Что-то было в ней неправильно. Что – не могу понять. Но кожей чувствую.
– Фамилия.
– Моя?
– Твоя, твоя! Как твоя фамилия!
– К-караваев. Витя Караваев.
– Адрес.
– С-сафронова.
– Что Сафронова? Дом какой, квартира?
– Дом пять. Квартира семь. Второй этаж. Комнаты справа и… справа. Слева бабушка живет. Только как ее зовут, я не пом…
– Да заткнись ты уже! Кхм… Помолчи, мальчик!
Тетка, тяжело пыхтя, встала, потянувшись достала какую-то папку с сейфа и, усевшись, стала что-то писать.
Я незаметно подмигнул Родьке. Вид у него был пришибленным. Здорово перепугался парень. Прессовала она его, что ли? Что же тут не так?
Я украдкой глянул на часы, висевшие на стене справа от тетки. До контакта с Сатурном оставалось тридцать три минуты. Предполагая, что зависнем мы здесь надолго, я как на уроке поднял руку:
– Можно, тетенька?
– Чего?
– Я с мамой пришел. Она на улице ждет. Можно я ее позову?
– Чего же ты… Ну, давай… Давай-давай, зови.
Я выскочил из опорного пункта и со всех ног помчался к телефону-автомату за углом. Набрал первый номер из списка. Сработало без «двушки», как я и предполагал.
– Слушаю.
– Это Старик. Для Сатурна – контакт отбой.
– Принял.
Повесил трубку.
Побежал обратно врать, что мама ушла, не дождавшись…
Зловредная тетка продержала нас до обеда.
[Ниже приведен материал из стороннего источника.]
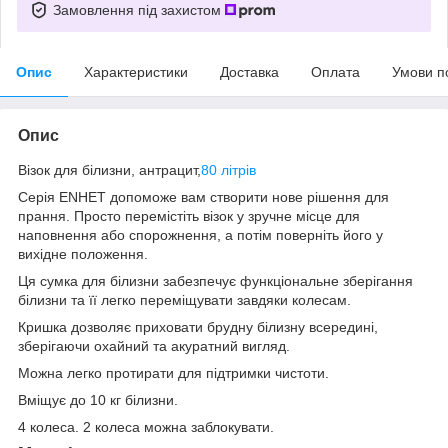
Замовлення під захистом
Опис
Характеристики
Доставка
Оплата
Умови п
Опис
Візок для білизни, антрацит,
80 літрів
Серія ENHET допоможе вам створити нове рішення для
прання. Просто перемістіть візок у зручне місце для
наповнення або спорожнення, а потім поверніть його у
вихідне положення.
Ця сумка для білизни забезпечує функціональне зберігання
білизни та її легко переміщувати завдяки колесам.
Кришка дозволяє приховати брудну білизну всередині,
зберігаючи охайний та акуратний вигляд.
Можна легко протирати для підтримки чистоти.
Вміщує до 10 кг білизни.
4 колеса. 2 колеса можна заблокувати.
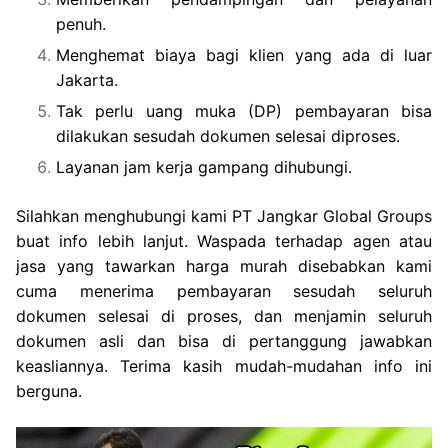
penuh.
Menghemat biaya bagi klien yang ada di luar
Jakarta.
Tak perlu uang muka (DP) pembayaran bisa
dilakukan sesudah dokumen selesai diproses.
Layanan jam kerja gampang dihubungi.
Silahkan menghubungi kami PT Jangkar Global Groups
buat info lebih lanjut. Waspada terhadap agen atau
jasa yang tawarkan harga murah disebabkan kami
cuma menerima pembayaran sesudah seluruh
dokumen selesai di proses, dan menjamin seluruh
dokumen asli dan bisa di pertanggung jawabkan
keasliannya. Terima kasih mudah-mudahan info ini
berguna.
Потом вручила повестки для родителей и отправила восвояси. В школу мы, разумеется, не пошли. Вернее, пошли, но не в здание, а на пустырь за правым крылом.
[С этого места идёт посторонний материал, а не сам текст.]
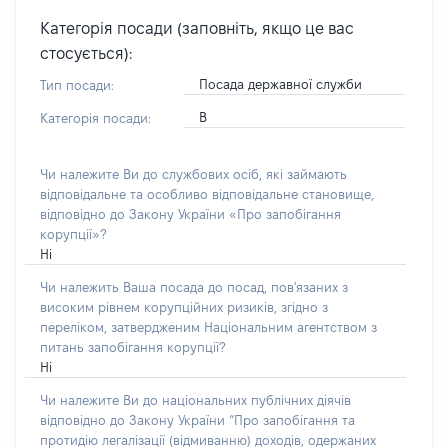
Категорія посади (заповніть, якщо це вас
стосується):
Посада державної служби
Тип посади:
В
Категорія посади:
Чи належите Ви до службових осіб, які займають
відповідальне та особливо відповідальне становище,
відповідно до Закону України «Про запобігання
корупції»?
Ні
Чи належить Ваша посада до посад, пов'язаних з
високим рівнем корупційних ризиків, згідно з
переліком, затвердженим Національним агентством з
питань запобігання корупції?
Ні
Чи належите Ви до національних публічних діячів
відповідно до Закону України “Про запобігання та
протидію легалізації (відмиванню) доходів, одержаних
Я взял у Родьки повестку. Так. Ага! Тетка, оказывается, его отца вызвала. Пронникова Анатолия Игоревича. А вот у меня – мать. Вот же зараза! Ну почему такая несправедливость?
Реально с батей было бы проще. Он ментов как-то недолюбливает. В отличие от матери, искренне и беззаветно считающей их нашими надежными защитниками. И опорниками.
Помню, даже читать она меня учила по «Дяде Степе» Михалкова. «Лихо мерили шаги две огромные ноги…» Брр. Фильм ужасов…
– Не говори пацанам, что раскололись насчет Трюхи, – сказал я Родьке, сидя на деревянном ящике и царапая веткой в пыли, – скажешь, «лепили горбатого», ничего не видели, ничего не знаем.
Родька глянул на меня с надеждой. Ему было очень стыдно. И страшно.
– Она сразу орать начала. Сказала, на учет поставит. Отца накажут. – Он еле заметно всхлипнул, несмотря на свои солидные десять лет. – А у бати и так на службе… Проверки, комиссии… Приходит ночью… В воскресенье тоже…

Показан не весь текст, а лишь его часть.